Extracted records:
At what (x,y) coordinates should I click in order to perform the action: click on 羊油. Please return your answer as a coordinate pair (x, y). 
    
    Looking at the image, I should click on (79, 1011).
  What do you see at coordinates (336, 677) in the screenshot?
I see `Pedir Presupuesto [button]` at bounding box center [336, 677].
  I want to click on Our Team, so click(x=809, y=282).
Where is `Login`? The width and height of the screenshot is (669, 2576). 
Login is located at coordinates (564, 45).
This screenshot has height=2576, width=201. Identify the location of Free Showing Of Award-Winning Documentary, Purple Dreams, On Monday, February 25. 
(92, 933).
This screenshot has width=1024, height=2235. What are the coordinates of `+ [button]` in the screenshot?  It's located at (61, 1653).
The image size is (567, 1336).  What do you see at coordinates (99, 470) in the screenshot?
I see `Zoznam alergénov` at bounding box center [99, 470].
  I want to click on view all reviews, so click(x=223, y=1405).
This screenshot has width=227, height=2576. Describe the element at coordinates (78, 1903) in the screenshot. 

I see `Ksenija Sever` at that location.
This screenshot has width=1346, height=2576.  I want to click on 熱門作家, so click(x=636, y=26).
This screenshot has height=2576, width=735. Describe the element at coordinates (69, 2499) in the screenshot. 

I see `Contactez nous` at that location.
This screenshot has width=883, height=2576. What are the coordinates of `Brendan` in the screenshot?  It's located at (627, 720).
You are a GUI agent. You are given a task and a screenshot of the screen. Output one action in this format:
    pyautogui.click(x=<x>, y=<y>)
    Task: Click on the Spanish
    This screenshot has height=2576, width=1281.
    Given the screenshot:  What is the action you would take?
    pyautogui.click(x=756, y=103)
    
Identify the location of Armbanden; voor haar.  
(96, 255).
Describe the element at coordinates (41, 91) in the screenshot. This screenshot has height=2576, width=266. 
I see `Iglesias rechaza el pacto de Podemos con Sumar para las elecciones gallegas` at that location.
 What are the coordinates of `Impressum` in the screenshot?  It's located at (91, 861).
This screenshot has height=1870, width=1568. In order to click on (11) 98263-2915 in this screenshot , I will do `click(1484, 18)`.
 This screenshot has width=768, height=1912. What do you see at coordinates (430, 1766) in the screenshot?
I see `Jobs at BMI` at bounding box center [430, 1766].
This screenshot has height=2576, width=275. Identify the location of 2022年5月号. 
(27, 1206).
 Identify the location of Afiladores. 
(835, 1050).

Aim of the task: What is needed is an exact copy of every entry above.

Answer to the problem:
At what (x,y) coordinates should I click in order to perform the action: click on 羊油. Please return your answer as a coordinate pair (x, y). 
    
    Looking at the image, I should click on (79, 1011).
  What do you see at coordinates (336, 677) in the screenshot?
I see `Pedir Presupuesto [button]` at bounding box center [336, 677].
  I want to click on Our Team, so click(x=809, y=282).
Where is `Login`? The width and height of the screenshot is (669, 2576). 
Login is located at coordinates (564, 45).
This screenshot has height=2576, width=201. Identify the location of Free Showing Of Award-Winning Documentary, Purple Dreams, On Monday, February 25. 
(92, 933).
This screenshot has width=1024, height=2235. What are the coordinates of `+ [button]` in the screenshot?  It's located at (61, 1653).
The image size is (567, 1336).  What do you see at coordinates (99, 470) in the screenshot?
I see `Zoznam alergénov` at bounding box center [99, 470].
  I want to click on view all reviews, so click(x=223, y=1405).
This screenshot has width=227, height=2576. Describe the element at coordinates (78, 1903) in the screenshot. 

I see `Ksenija Sever` at that location.
This screenshot has width=1346, height=2576.  I want to click on 熱門作家, so click(x=636, y=26).
This screenshot has height=2576, width=735. Describe the element at coordinates (69, 2499) in the screenshot. 

I see `Contactez nous` at that location.
This screenshot has width=883, height=2576. What are the coordinates of `Brendan` in the screenshot?  It's located at (627, 720).
You are a GUI agent. You are given a task and a screenshot of the screen. Output one action in this format:
    pyautogui.click(x=<x>, y=<y>)
    Task: Click on the Spanish
    This screenshot has height=2576, width=1281.
    Given the screenshot:  What is the action you would take?
    pyautogui.click(x=756, y=103)
    
Identify the location of Armbanden; voor haar.  
(96, 255).
Describe the element at coordinates (41, 91) in the screenshot. This screenshot has height=2576, width=266. 
I see `Iglesias rechaza el pacto de Podemos con Sumar para las elecciones gallegas` at that location.
 What are the coordinates of `Impressum` in the screenshot?  It's located at (91, 861).
This screenshot has height=1870, width=1568. In order to click on (11) 98263-2915 in this screenshot , I will do `click(1484, 18)`.
 This screenshot has width=768, height=1912. What do you see at coordinates (430, 1766) in the screenshot?
I see `Jobs at BMI` at bounding box center [430, 1766].
This screenshot has height=2576, width=275. Identify the location of 2022年5月号. 
(27, 1206).
 Identify the location of Afiladores. 
(835, 1050).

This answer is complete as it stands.